We were laughing out of amusement at the extraordinary efforts he was exerting on those publications. Many of us didn’t bother to read even a page from the four publications. I did. Not so much out of passion, but to acquaint myself with his pattern of thought and policy direction as a salesman for his government.
The publications were the intellectual version of his revolutionary vision toward a technology based engagement and empowerment of the teeming youths in our dear state.
The Farming Skills Acquisition Centers were prototypes of excellence were the agricultural instincts of our people were sharpened. They were told to reduce farm size for more yields.
Ironic right? Yields are about plant population not farm size. You don’t need three hectares to cultivate one million plant population if you can accommodate that in one hectare with appropriate spacing. You got to know good seeds matter and timely planting of fertilizer. You may opt for zero tillage and still have good yield.
We got to know much about artificial insemination and crossbreeding for effective cattle husbandry. When they make noise today about ranching we know where ranching succeeds it’s not our type of breeds they ranch.
Ranch our type of breed and you know your are ranching yourself into poverty through multiplier effect of inefficiency.

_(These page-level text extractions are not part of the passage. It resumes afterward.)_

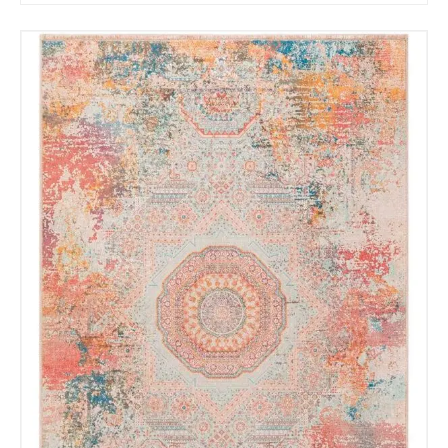
Tu mensaje.
Nombre y Referencia del producto
*
Acuerdo RGPD
*
Doy mi consentimiento para que
esta web almacene la
información que envío para que
puedan responder a mi petición.
Recibir mi oferta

We got to know about oxegenifying the fish pond for maximum yields and allied effects. We saw pride not shame in farming.
Nyako believe the most crippling challenge to agricultural is ignorance. He set off to substantially eradicate the poverty of knowledge that beset the farming populace.
He once told us about a cattle farm in Germany managed by a couple and making more money from the cow dung than from the yields of milk and beef.
Dung means the cow shit! They were collecting the dung into a chamber and converting it to energy because of its high gas content. They energise their farm from it and have so much excess power to sell to the national grid. Such is the power of knowledge.
Once in my irrigation farm we had need for fire and we hadn’t any matches with us. A young Fulani boy picked a dried cow dung and placed it on the exhaust pipe of our water generator. It generated smoke and next we saw the dung glowing with fire. He has the raw knowledge of it but knows nothing of upgrading the knowledge to serve a higher human purpose as is the case with those couple farmers.
We had the Vocational and Technical Training Centers and the Technical Skills Acquisition Centers equipped with German technology and managed by German expertriats and certified Nigerians training our youths in automobile repairs and maintenance, electrical electronic expertise, computer and lnforTech among others.
Admissions were competitive with all admitted candidates captured into government payroll as SAs receiving monthly stipends. At the end of prescribed training program job fair would be held where technology based companies were invited to showcase the graduands and their expertise for possible job openings.
Those were sustainable programmes with human faces that spelt out a future of dignity for the youths.
I remember the utter amazement of former Finance Minister, Ngozi Okonjo Ewela when we took her on assessment tour of the facilities. She expressed deep joy stressing that the projects could serve as excellent models for the poverty alleviation program of the federal government.
The Nyako model of youth engagement was unique, focused, intellectually modelled and practically based and pragmatic. It’s a missing link to youth development.